What you need to do
Across the whole listing, filter for the string "process" and copy every line that has it.

Dataset
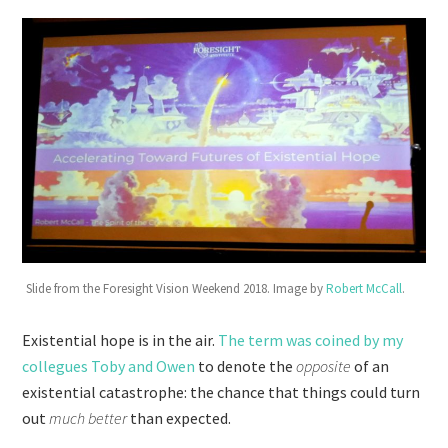
Slide from the Foresight Vision Weekend 2018. Image by
Robert McCall
.
Existential hope is in the air.
The term was coined by my
collegues Toby and Owen
to denote the
opposite
of an
existential catastrophe: the chance that things could turn
out
much better
than expected.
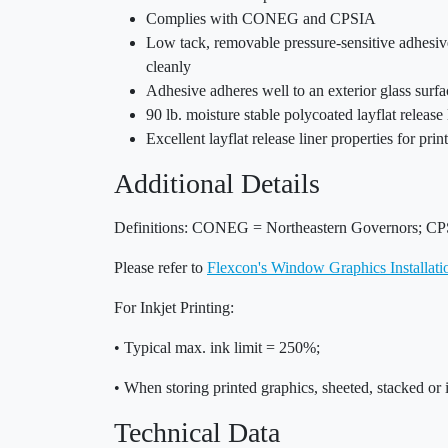
Complies with CONEG and CPSIA
Low tack, removable pressure-sensitive adhesive
cleanly
Adhesive adheres well to an exterior glass surf
90 lb. moisture stable polycoated layflat release 
Excellent layflat release liner properties for pri
Additional Details
Definitions: CONEG = Northeastern Governors; CP
Please refer to
Flexcon's Window Graphics Installat
For Inkjet Printing:
• Typical max. ink limit = 250%;
• When storing printed graphics, sheeted, stacked or 
Technical Data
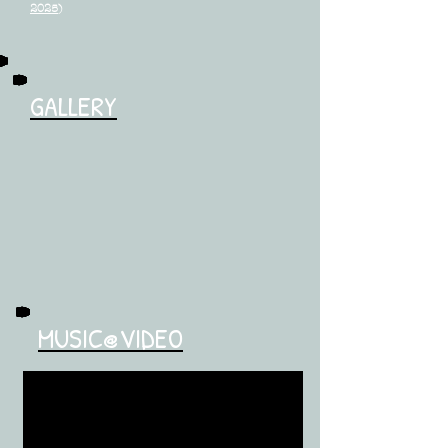
2025
)
GALLERY
MUSIC@VIDEO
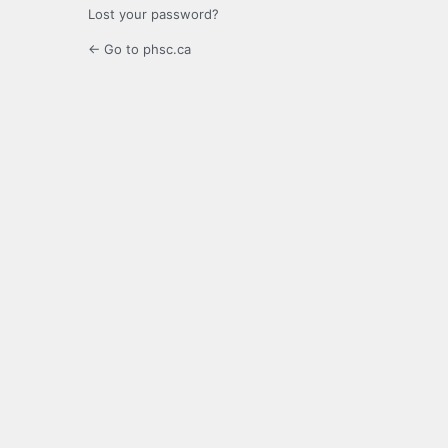
Lost your password?
← Go to phsc.ca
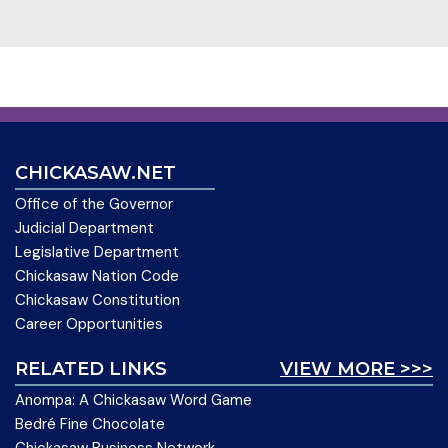
CHICKASAW.NET
Office of the Governor
Judicial Department
Legislative Department
Chickasaw Nation Code
Chickasaw Constitution
Career Opportunities
RELATED LINKS
VIEW MORE >>>
Anompa: A Chickasaw Word Game
Bedré Fine Chocolate
Chickasaw Business Network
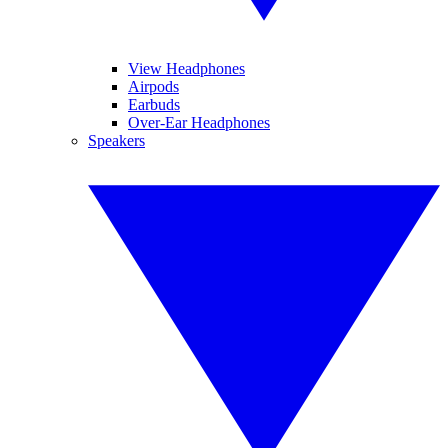
View Headphones
Airpods
Earbuds
Over-Ear Headphones
Speakers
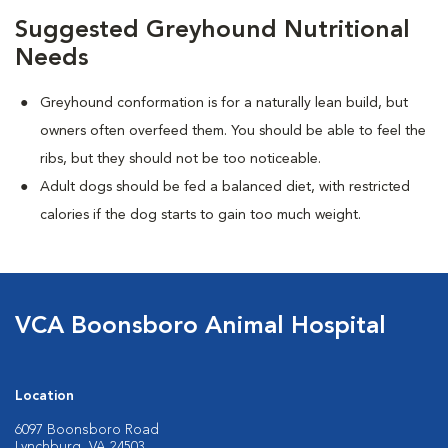
Suggested Greyhound Nutritional
Needs
Greyhound conformation is for a naturally lean build, but
owners often overfeed them. You should be able to feel the
ribs, but they should not be too noticeable.
Adult dogs should be fed a balanced diet, with restricted
calories if the dog starts to gain too much weight.
VCA Boonsboro Animal Hospital
Location
6097 Boonsboro Road
Lynchburg, VA 24503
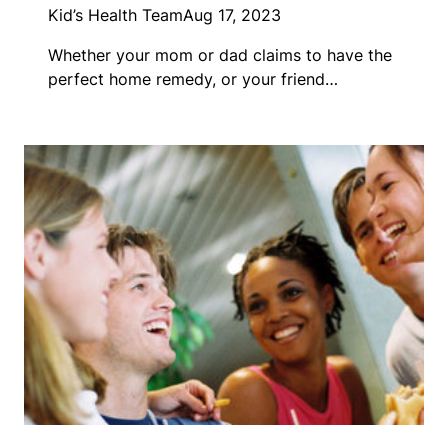
Kid’s Health Team
Aug 17, 2023
Whether your mom or dad claims to have the
perfect home remedy, or your friend…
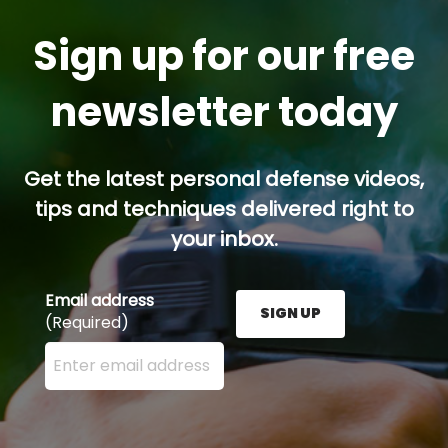
Sign up for our free
newsletter today
Get the latest personal defense videos,
tips and techniques delivered right to
your inbox.
Email address
SIGN UP
(Required)
Enter your email address here and press the Sign U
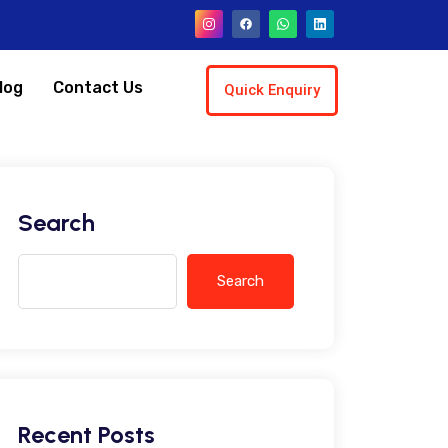
log
Contact Us
Quick Enquiry
Search
Search
Recent Posts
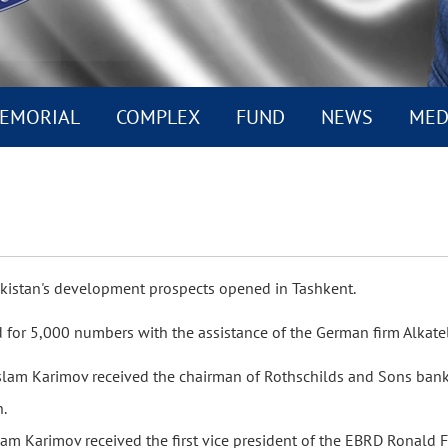
EMORIAL
COMPLEX
FUND
NEWS
MED
kistan's development prospects opened in Tashkent.
d for 5,000 numbers with the assistance of the German firm Alkate
Islam Karimov received the chairman of Rothschilds and Sons bank
n.
slam Karimov received the first vice president of the EBRD Ronald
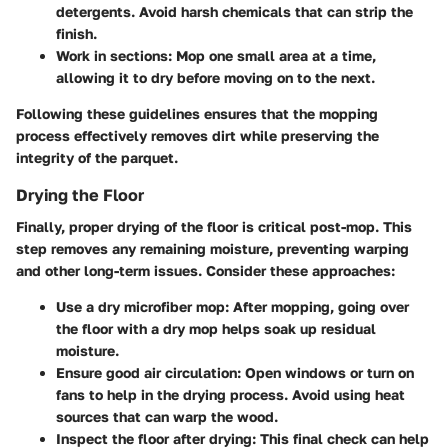
detergents. Avoid harsh chemicals that can strip the
finish.
Work in sections
: Mop one small area at a time,
allowing it to dry before moving on to the next.
Following these guidelines ensures that the mopping
process effectively removes dirt while preserving the
integrity of the parquet.
Drying the Floor
Finally, proper drying of the floor is critical post-mop. This
step removes any remaining moisture, preventing warping
and other long-term issues. Consider these approaches:
Use a dry microfiber mop
: After mopping, going over
the floor with a dry mop helps soak up residual
moisture.
Ensure good air circulation
: Open windows or turn on
fans to help in the drying process. Avoid using heat
sources that can warp the wood.
Inspect the floor after drying
: This final check can help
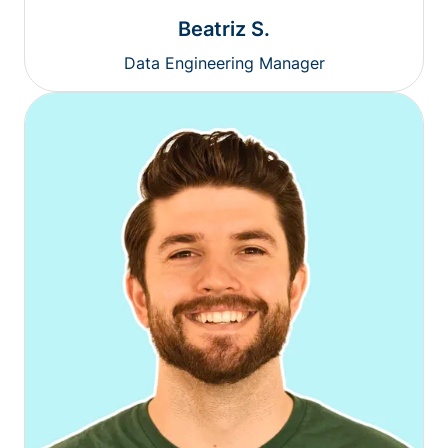
Beatriz S.
Data Engineering Manager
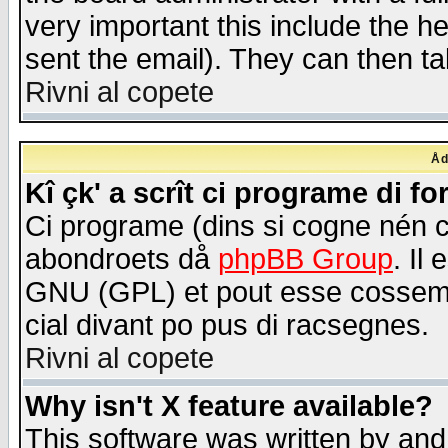
very important this include the he
sent the email). They can then ta
Rivni al copete
Åd
Kî çk' a scrît ci programe di f
Ci programe (dins si cogne nén 
abondroets då
phpBB Group
. Il
GNU (GPL) et pout esse cossemé 
cial divant po pus di racsegnes.
Rivni al copete
Why isn't X feature available?
This software was written by and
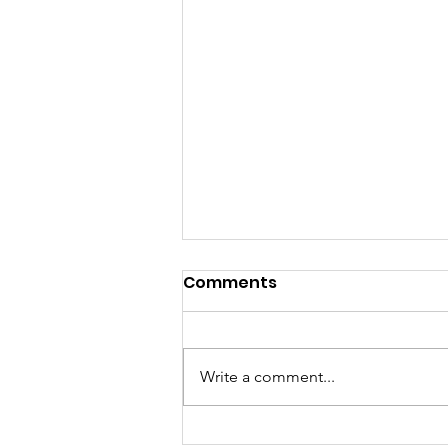
Comments
Fall Matters
Write a comment...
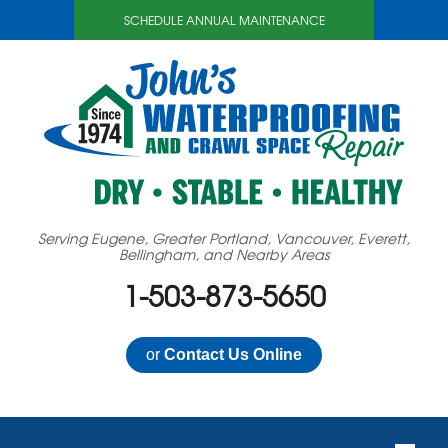
SCHEDULE ANNUAL MAINTENANCE
Serving Eugene, Greater Portland, Vancouver, Everett,
Bellingham, and Nearby Areas
1-503-873-5650
or
Contact Us Online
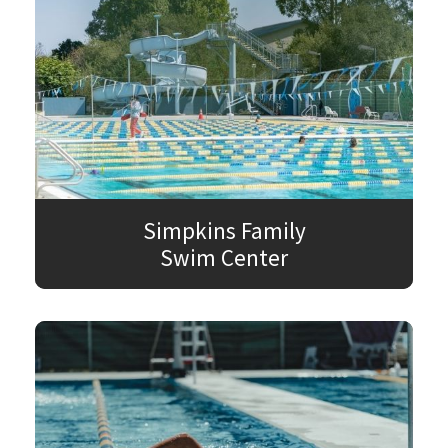
Simpkins Family
Swim Center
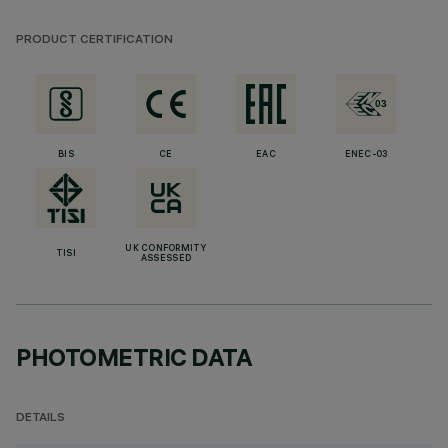
PRODUCT CERTIFICATION
BIS
CE
EAC
ENEC-03
UK CONFORMITY
TISI
ASSESSED
PHOTOMETRIC DATA
DETAILS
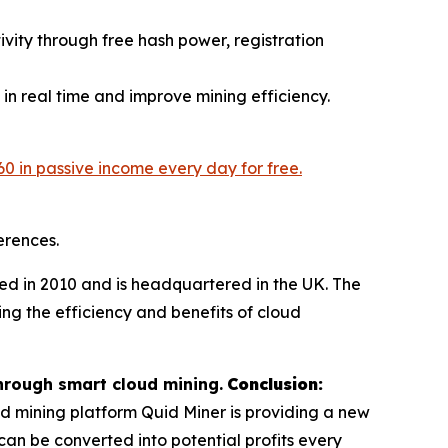
vity through free hash power, registration
 in real time and improve mining efficiency.
60 in passive income every day for free.
erences.
d in 2010 and is headquartered in the UK. The
ing the efficiency and benefits of cloud
hrough smart cloud mining.
Conclusion:
ud mining platform Quid Miner is providing a new
n be converted into potential profits every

Response to the exercise
process effectively removes dirt while preserving the
fans to help in the drying process. Avoid using heat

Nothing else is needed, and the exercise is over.